Par exemple : il est établi que des formes de revenu minimum, voiture-balai de la protection sociale, (à distinguer du salaire minimum), existent désormais dans la plupart des États-membres (note 2). Mais sous des formes très disparates, tant dans les montants que dans les groupes-cibles. Cependant, des expérimentations, limitées dans l’espace et dans le temps, ont été mises en place dans plusieurs pays (Allemagne, Finlande, Pays-Bas, France, Espagne), et l’analyse de leurs résultats peut alimenter une réflexion à l’échelle européenne sur la faisabilité de tels dispositifs, leur coût, leur efficacité, etc. Des voix s’élèvent pour que ces expérimentations soient analysées, reprises, popularisées, et que l’UE s’en saisisse à une échelle plus large (note 3). Parmi ces voix, notons celle d’Ana Mendes Godinho, ministre portugaise de la solidarité. Le Portugal assurant jusqu’au 30 juin la présidence du Conseil de l’UE, et ayant prévu d’ores et déjà un important « sommet social » à Porto en mai, on peut supposer que cette question sera sur la table.

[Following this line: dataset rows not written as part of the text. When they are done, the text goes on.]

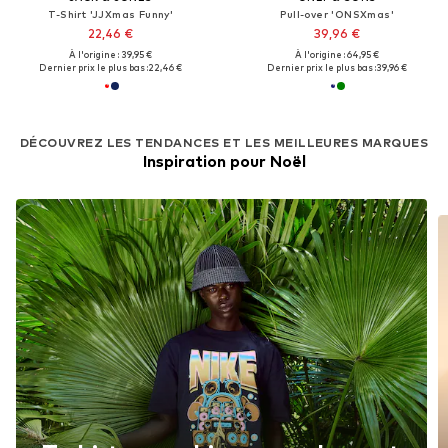
T-Shirt 'JJXmas Funny'
Pull-over 'ONSXmas'
22,46 €
39,96 €
À l'origine : 39,95 €
À l'origine : 64,95 €
Dernier prix le plus bas :
22,46 €
Dernier prix le plus bas :
39,96 €
DÉCOUVREZ LES TENDANCES ET LES MEILLEURES MARQUES
Inspiration pour Noël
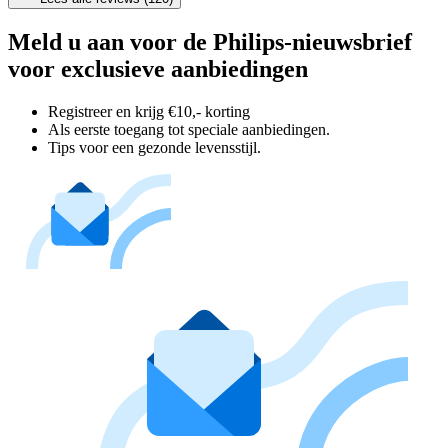
Meld u aan voor de Philips-nieuwsbrief
voor exclusieve aanbiedingen
Registreer en krijg €10,- korting
Als eerste toegang tot speciale aanbiedingen.
Tips voor een gezonde levensstijl.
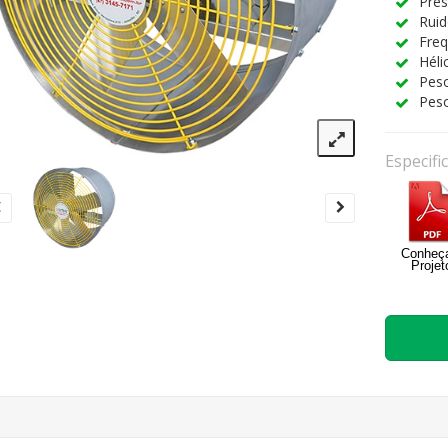
Pre
Ruid
Freq
Héli
Peso
Peso
Especifi
Conheç
Projet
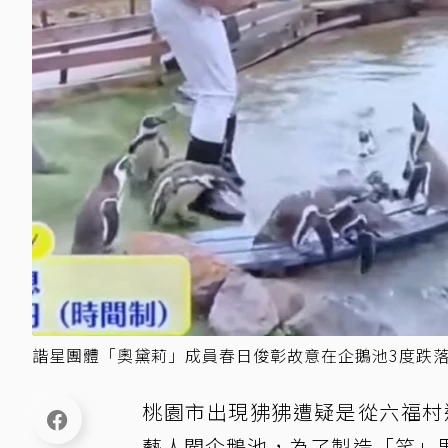
諧星團體「奧黛莉」成員春日俊彰故意在企鵝池3度跌落
桃園市出現狒狒遭疑是從六福村
藝人闖企鵝池，為了製造「笑」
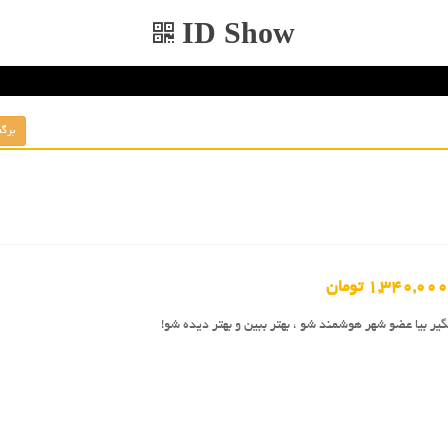
ID Show
1,340,000 تومان
یر بیا عضو شهر هوشمند شو ، بهتر ببین و بهتر دیده شو!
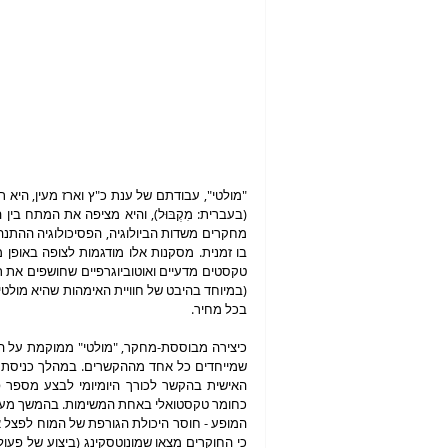
בכל מחיר.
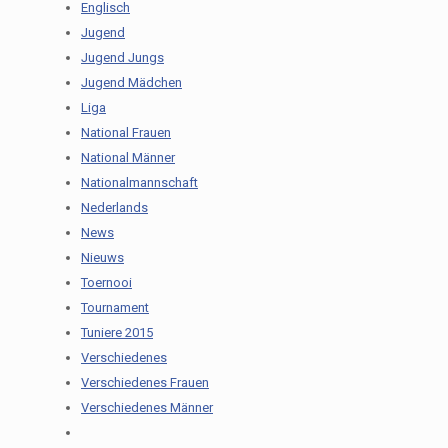
Englisch
Jugend
Jugend Jungs
Jugend Mädchen
Liga
National Frauen
National Männer
Nationalmannschaft
Nederlands
News
Nieuws
Toernooi
Tournament
Tuniere 2015
Verschiedenes
Verschiedenes Frauen
Verschiedenes Männer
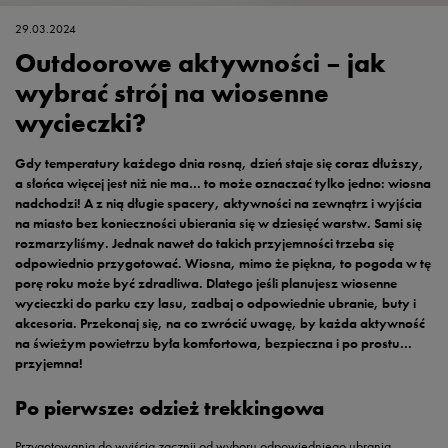
29.03.2024
Outdoorowe aktywności – jak
wybrać strój na wiosenne
wycieczki?
Gdy temperatury każdego dnia rosną, dzień staje się coraz dłuższy,
a słońca więcej jest niż nie ma… to może oznaczać tylko jedno: wiosna
nadchodzi! A z nią długie spacery, aktywności na zewnątrz i wyjścia
na miasto bez konieczności ubierania się w dziesięć warstw. Sami się
rozmarzyliśmy. Jednak nawet do takich przyjemności trzeba się
odpowiednio przygotować. Wiosna, mimo że piękna, to pogoda w tę
porę roku może być zdradliwa. Dlatego jeśli planujesz wiosenne
wycieczki do parku czy lasu, zadbaj o odpowiednie ubranie, buty i
akcesoria. Przekonaj się, na co zwrócić uwagę, by każda aktywność
na świeżym powietrzu była komfortowa, bezpieczna i po prostu…
przyjemna!
Po pierwsze: odzież trekkingowa
Przygotowania do wyjścia zacznij od wyboru odpowiedniego ubrania.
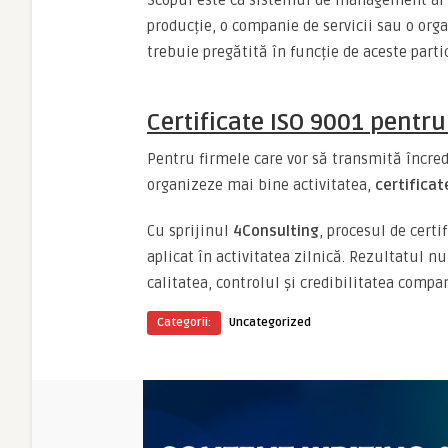
Scopul este ca sistemul de management al ca
producție, o companie de servicii sau o organ
trebuie pregătită în funcție de aceste partic
Certificate ISO 9001 pentru
Pentru firmele care vor să transmită încred
organizeze mai bine activitatea,
certificat
Cu sprijinul
4Consulting
, procesul de certi
aplicat în activitatea zilnică. Rezultatul 
calitatea, controlul și credibilitatea compan
Categorii:
Uncategorized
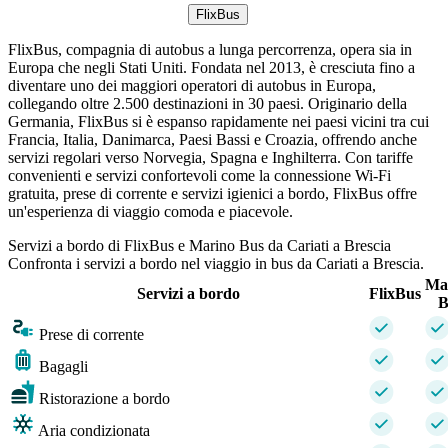
FlixBus
FlixBus, compagnia di autobus a lunga percorrenza, opera sia in
Europa che negli Stati Uniti. Fondata nel 2013, è cresciuta fino a
diventare uno dei maggiori operatori di autobus in Europa,
collegando oltre 2.500 destinazioni in 30 paesi. Originario della
Germania, FlixBus si è espanso rapidamente nei paesi vicini tra cui
Francia, Italia, Danimarca, Paesi Bassi e Croazia, offrendo anche
servizi regolari verso Norvegia, Spagna e Inghilterra. Con tariffe
convenienti e servizi confortevoli come la connessione Wi-Fi
gratuita, prese di corrente e servizi igienici a bordo, FlixBus offre
un'esperienza di viaggio comoda e piacevole.
Servizi a bordo di FlixBus e Marino Bus da Cariati a Brescia
Confronta i servizi a bordo nel viaggio in bus da Cariati a Brescia.
Ma
Servizi a bordo
FlixBus
B
Prese di corrente
Bagagli
Ristorazione a bordo
Aria condizionata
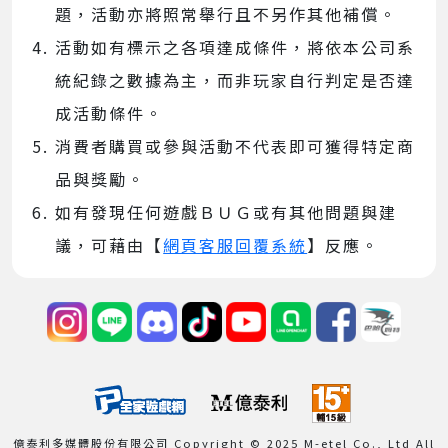
題，活動亦將照常舉行且不另作其他補償。
活動如有標示之各項達成條件，將依本公司系
統紀錄之數據為主，而非玩家自行判定是否達
成活動條件。
消費者購買或參與活動不代表即可獲得特定商
品與獎勵。
如有發現任何遊戲ＢＵＧ或有其他問題與建
議，可藉由【
網頁客服回覆系統
】反應。
億泰利多媒體股份有限公司 Copyright © 2025 M-etel Co., Ltd All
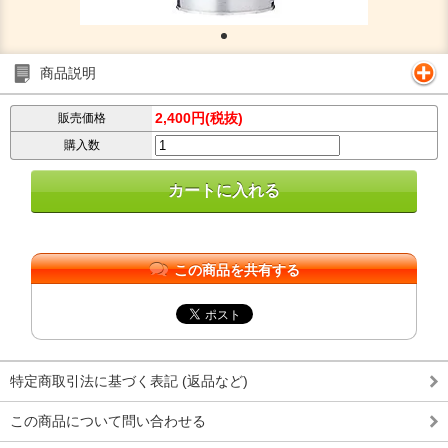
商品説明
2,400円(税抜)
販売価格
購入数
この商品を共有する
特定商取引法に基づく表記 (返品など)
この商品について問い合わせる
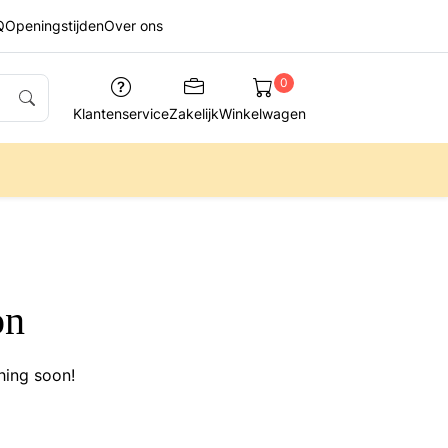
Q
Openingstijden
Over ons
0
Klantenservice
Zakelijk
Winkelwagen
on
hing soon!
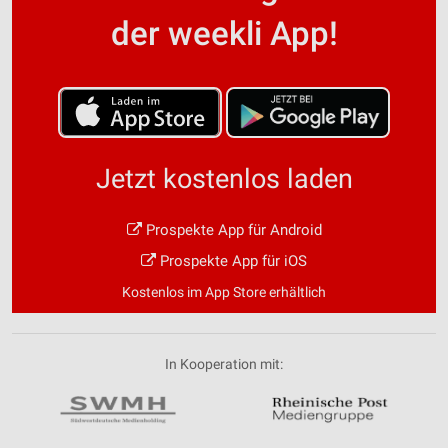
der weekli App!
Jetzt kostenlos laden
Prospekte App für Android
Prospekte App für iOS
Kostenlos im App Store erhältlich
In Kooperation mit:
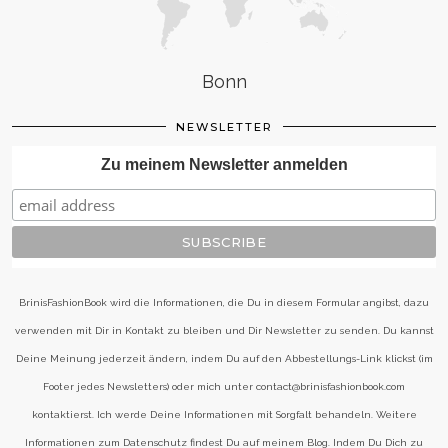
Bonn
NEWSLETTER
Zu meinem Newsletter anmelden
BrinisFashionBook wird die Informationen, die Du in diesem Formular angibst, dazu
verwenden mit Dir in Kontakt zu bleiben und Dir Newsletter zu senden. Du kannst
Deine Meinung jederzeit ändern, indem Du auf den Abbestellungs-Link klickst (im
Footer jedes Newsletters) oder mich unter contact@brinisfashionbook.com
kontaktierst. Ich werde Deine Informationen mit Sorgfalt behandeln. Weitere
Informationen zum Datenschutz findest Du auf meinem Blog. Indem Du Dich zu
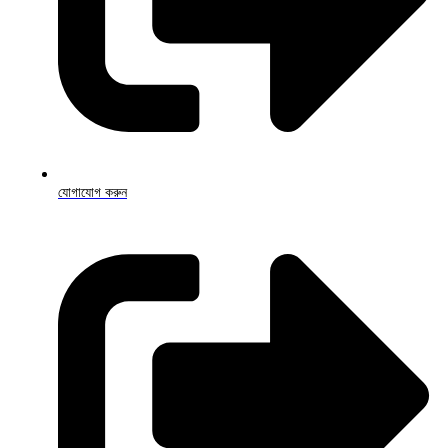
যোগাযোগ করুন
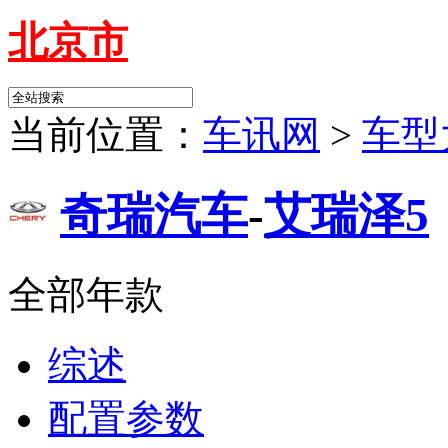
北京市
当前位置：
车讯网
>
车型
奇瑞汽车
-
艾瑞泽5
全部年款
综述
配置参数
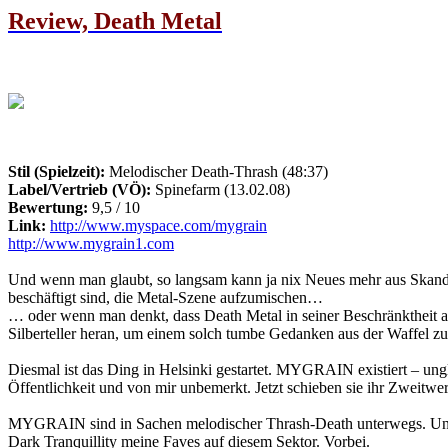
Review, Death Metal
Stil (Spielzeit):
Melodischer Death-Thrash (48:37)
Label/Vertrieb (VÖ):
Spinefarm (13.02.08)
Bewertung:
9,5 / 10
Link:
http://www.myspace.com/mygrain
http://www.mygrain1.com
Und wenn man glaubt, so langsam kann ja nix Neues mehr aus Skandina
beschäftigt sind, die Metal-Szene aufzumischen…
… oder wenn man denkt, dass Death Metal in seiner Beschränktheit aus
Silberteller heran, um einem solch tumbe Gedanken aus der Waffel zu
Diesmal ist das Ding in Helsinki gestartet. MYGRAIN existiert – ungl
Öffentlichkeit und von mir unbemerkt. Jetzt schieben sie ihr Zweitw
MYGRAIN sind in Sachen melodischer Thrash-Death unterwegs. Und sel
Dark Tranquillity meine Faves auf diesem Sektor. Vorbei.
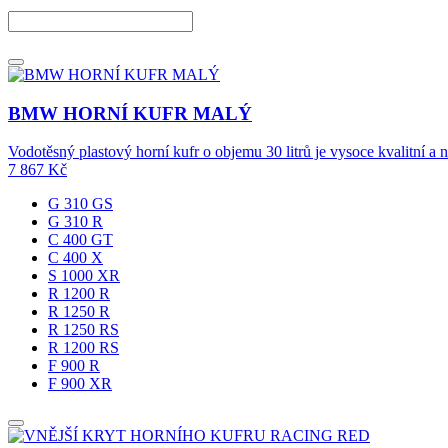
BMW HORNÍ KUFR MALÝ
Vodotěsný plastový horní kufr o objemu 30 litrů je vysoce kvalitní a
7 867
Kč
G 310 GS
G 310 R
C 400 GT
C 400 X
S 1000 XR
R 1200 R
R 1250 R
R 1250 RS
R 1200 RS
F 900 R
F 900 XR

À plus long terme, ces questions peuvent être reprises au titre de la Méthode Ouverte de Coordination (MOC), qui est un des outils que l’UE développe et encourage depuis les années 90 pour progresser dans des domaines qui ne sont pas de sa compétence (note 4). Le programme ERASMUS, grande réussite européenne, en est un exemple abouti même si sa mise en place (1987) est encore antérieure à la formalisation de la MOC.


Un groupe de travail s’est mis en place au sein du Mouvement Européen France, sous l’impulsion de Jessica Chamba, ancienne présidente des Jeunes Européens France et vice-présidente du Mouvement Européen International (MEI), afin de déboucher sur des propositions et d’alimenter le programme de la future présidence française du Conseil de l’UE (1er semestre 2022), notamment dans le champ social.


En bref, non seulement l’Europe sociale reste, malgré tout, un sujet, mais on n’a pas fini d’en parler.